This paper considers the process of characterizing workloads in different kinds of computing services.
It starts with a brief discussion of what a workload is and how characterizing workloads leads to better models and the potential to generate artificial workloads for performance testing and simulation.
The second section covers the methodology involved, including measurement, analysis, and to a lesser extent building the mathematical models that might be used. That some of these workloads depend on underlying graphs (such as social networks, linked pages in something like Wikipedia, or related products in a shopping site) is mentioned briefly, but this section feels a bit short as such graphs are probably a fairly fundamental underlying structure. However, this topic is mentioned in several of the other sections.
This is followed by several sections discussing different types of systems and the workloads typical of them, as well as the statistics that are useful in each category.
- “Web Workloads” covers conventional web workloads, including shopping sites, the impact of robots, and the usual kinds of web content.
- “Online Social Network Workloads” is primarily about services like Facebook, Twitter, and similar sites. The underlying social graph is a major component in understanding such workloads and has been extensively studied. Location-based services such as Instagram are also considered here; not only are the user-defined social graphs important, but graphs derived from temporally changing proximity relations are as well.
- “Video Service Workloads” discusses the fact that video services are characterized not only by patterns of visits to pages (with underlying content graphs and social networks involved), but also by the fact that video has different size and delivery characteristics. There is also the phenomenon of a video “going viral” and less dramatic trends in popularity for individual videos.

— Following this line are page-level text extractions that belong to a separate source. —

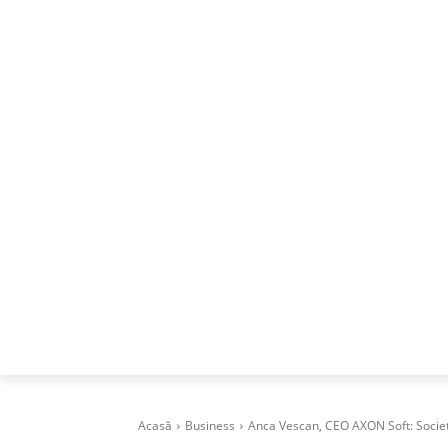
ACASA
DESPRE
CAREERS
BUSI
Acasă
Business
Anca Vescan, CEO AXON Soft: Societ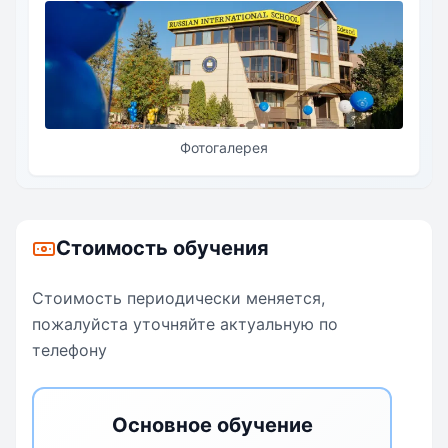
International School успешно сдают международные
экзамены и поступают в ведущие университеты России
и мира, подтверждая высокий уровень подготовки и
академическую силу школы.
Фотогалерея
Стоимость обучения
Стоимость периодически меняется,
пожалуйста уточняйте актуальную по
телефону
Основное обучение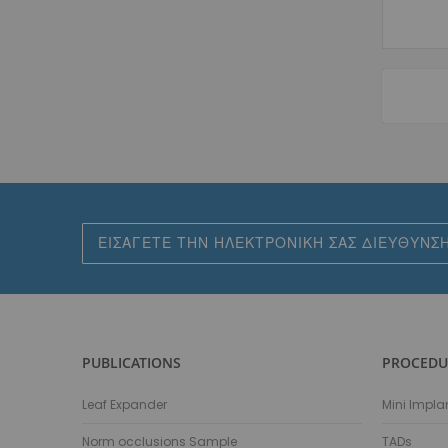
Εγγραφή
στο
Ενημερωτικό
Δελτίο:
PUBLICATIONS
PROCEDU
Leaf Expander
Mini Impla
Norm occlusions Sample
TADs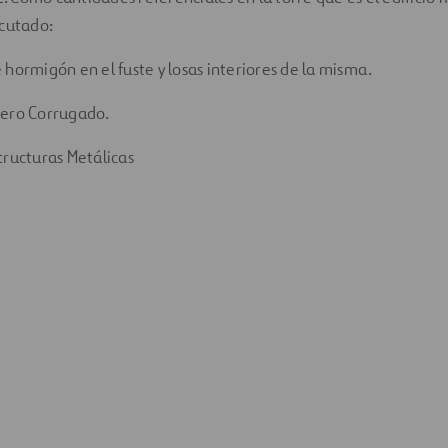
ecutado:
 hormigón en el fuste y losas interiores de la misma.
cero Corrugado.
tructuras Metálicas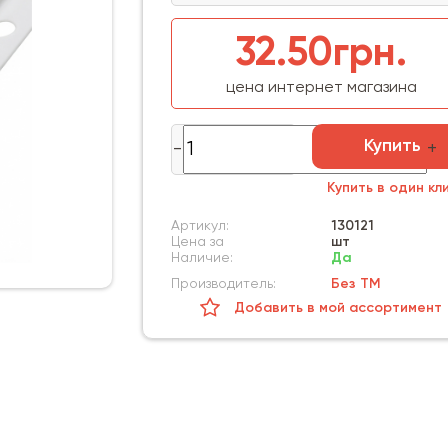
32.50грн.
цена интернет магазина
Купить
Купить в один кл
Артикул:
130121
Цена за
шт
Наличие:
Да
Производитель:
Без ТМ
Добавить в мой ассортимент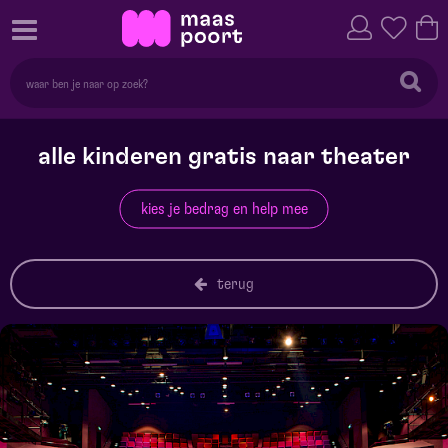
alle kinderen gratis naar theater
kies je bedrag en help mee
terug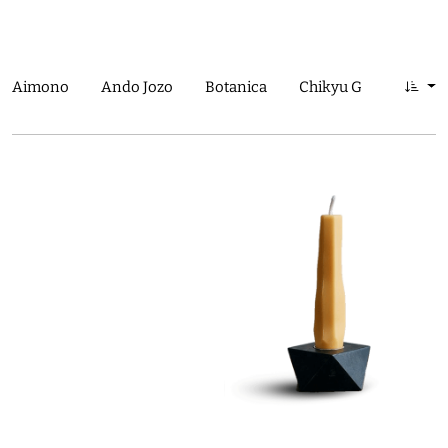
Aimono
Ando Jozo
Botanica
Chikyu Greetings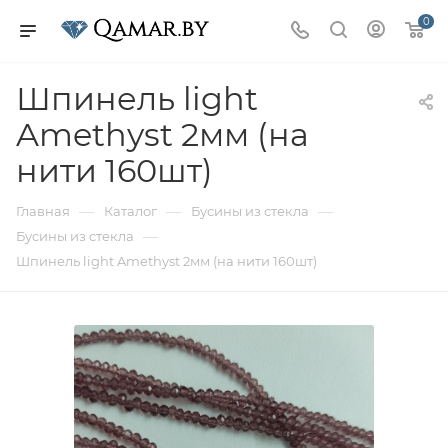
0
Шпинель light
Amethyst 2мм (на
нити 160шт)
—
—
—
Главная
Каталог
Бусины из стекла
—
Бусины из стекла
Шпинель light Amethyst 2мм (на нити 160шт)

- “Mobile Device Workloads” covers things like app stores, but also focuses on bandwidth considerations and user-centric measurements.
- “Cloud Workloads” covers this emerging area that attracts a great deal of interest. Specific subtopics are cloud data centers, infrastructure, and storage services.
This is an interesting topic, and an essential one for many companies providing services both for general users and for businesses. Understanding what your workload is and how to model it is the first step in providing good, reliable, predictable service. This survey covers the basics nicely; while many will find it does not discuss their particular workloads, it provides a nice basis for where to start in measuring and modeling their services.
As befits a good survey paper, there are many references.